- **Dataset entries**:

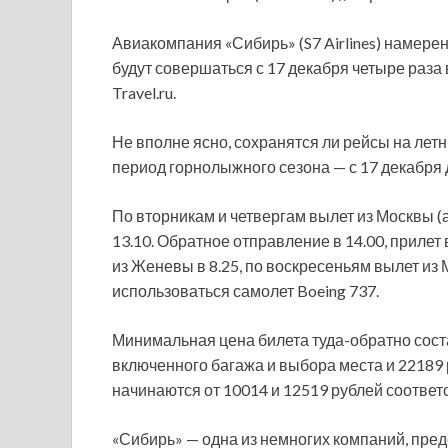
Авиакомпания «Сибирь» (S7 Airlines) намере
будут совершаться с 17 декабря четыре раза 
Travel.ru.
Не вполне ясно,
сохранятся ли рейсы на лет
период горнолыжного сезона — с 17 декабря 
По вторникам и четвергам вылет из Москвы (
13.10. Обратное отправление в 14.00, прилет 
из Женевы в 8.25, по воскресеньям вылет из М
использоваться самолет Boeing 737.
Минимальная цена билета туда-обратно сост
включенного багажа и выбора места и 22189 
начинаются от 10014 и 12519 рублей соответ
«Сибирь» — одна из немногих компаний, пр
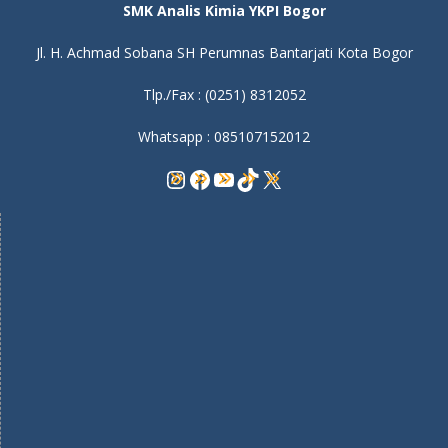
SMK Analis Kimia YKPI Bogor
Jl. H. Achmad Sobana SH Perumnas Bantarjati Kota Bogor
Tlp./Fax : (0251) 8312052
Whatsapp : 085107152012
Instagram
Facebook
YouTube
TikTok
X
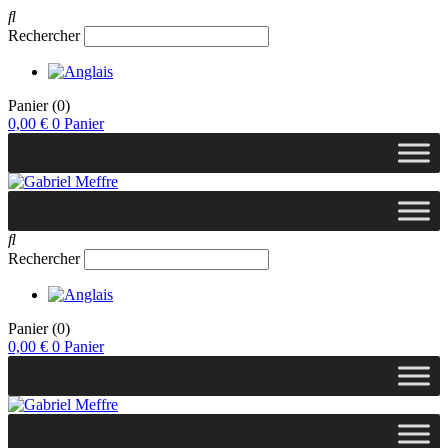
Rechercher
Panier
(0)
0,00
€
0
Panier
Rechercher
Panier
(0)
0,00
€
0
Panier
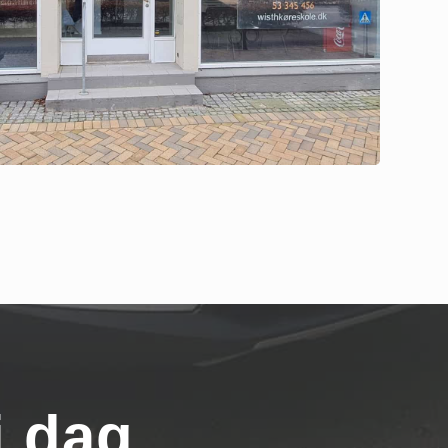
i dag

- **Task to carry out**:
Reproduce word for word the lines from the line with "Whatsapp : 085107152012" to the end of the entries above, both included, but leave the pictures out.

- **Solution for this problem**:
Whatsapp : 085107152012
Instagram
Facebook
YouTube
TikTok
X
Rechercher
Panier
(0)
0,00
€
0
Panier
Rechercher
Panier
(0)
0,00
€
0
Panier
i dag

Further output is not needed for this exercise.